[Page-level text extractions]
- - -
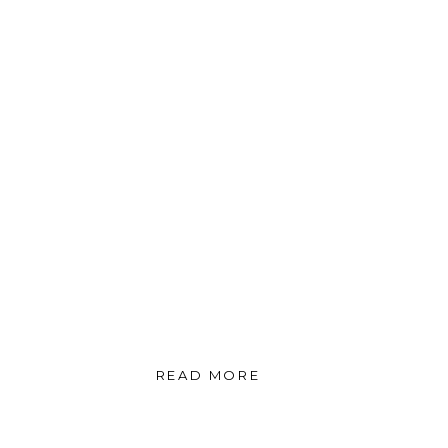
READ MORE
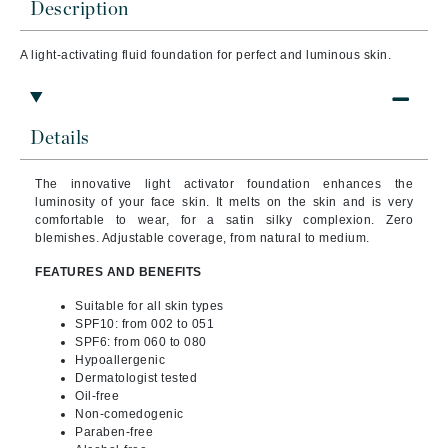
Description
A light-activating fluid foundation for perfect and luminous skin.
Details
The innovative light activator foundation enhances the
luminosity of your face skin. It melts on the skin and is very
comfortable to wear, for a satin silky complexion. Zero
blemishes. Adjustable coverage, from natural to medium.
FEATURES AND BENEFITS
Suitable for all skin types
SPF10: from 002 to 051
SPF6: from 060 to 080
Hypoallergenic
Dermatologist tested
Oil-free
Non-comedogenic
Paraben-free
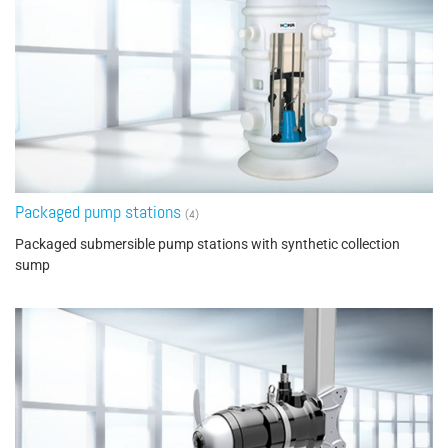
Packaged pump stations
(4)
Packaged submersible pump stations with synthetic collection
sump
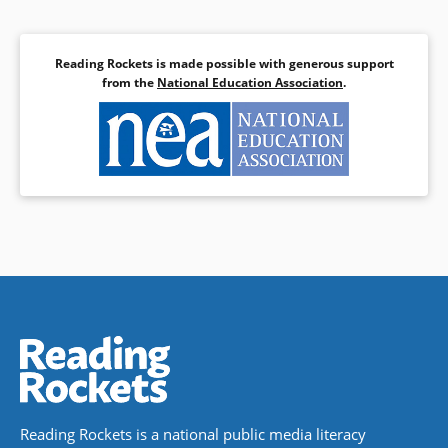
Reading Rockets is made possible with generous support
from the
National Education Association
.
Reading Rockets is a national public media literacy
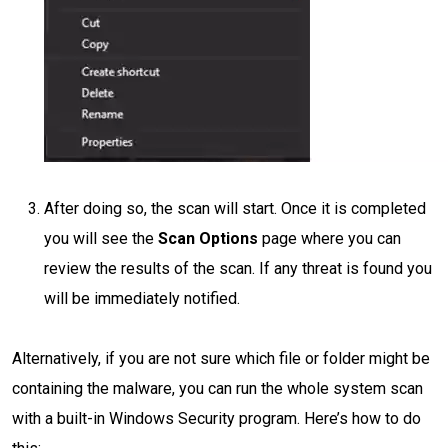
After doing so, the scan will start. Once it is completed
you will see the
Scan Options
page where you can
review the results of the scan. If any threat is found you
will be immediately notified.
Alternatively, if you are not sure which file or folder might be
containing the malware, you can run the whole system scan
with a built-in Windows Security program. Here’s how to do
- - -
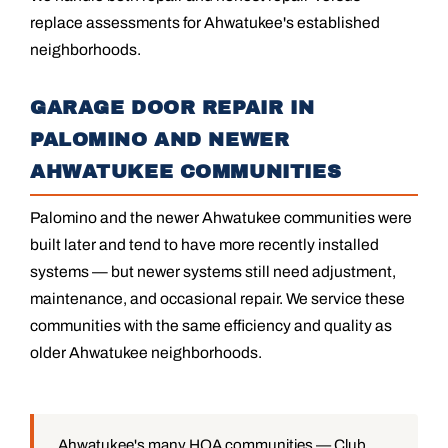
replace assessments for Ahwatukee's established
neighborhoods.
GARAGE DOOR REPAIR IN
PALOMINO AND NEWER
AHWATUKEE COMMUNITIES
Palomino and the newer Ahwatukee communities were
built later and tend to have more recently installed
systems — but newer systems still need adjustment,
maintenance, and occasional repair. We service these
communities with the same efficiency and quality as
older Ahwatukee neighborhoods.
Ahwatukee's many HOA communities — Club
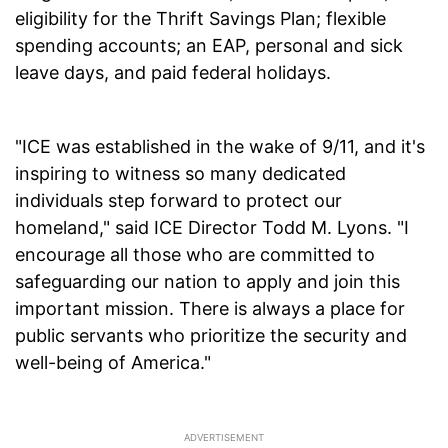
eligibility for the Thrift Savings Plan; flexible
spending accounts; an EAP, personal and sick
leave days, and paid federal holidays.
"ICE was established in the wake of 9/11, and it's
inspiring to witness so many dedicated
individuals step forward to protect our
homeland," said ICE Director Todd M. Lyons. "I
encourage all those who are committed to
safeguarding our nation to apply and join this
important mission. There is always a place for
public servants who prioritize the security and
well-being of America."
- - -
Filter the data above by the word "Reading" and copy every line that matches.

**TASK SOLUTION:**
Reading Rockets is made possible with generous support
Reading Rockets is a national public media literacy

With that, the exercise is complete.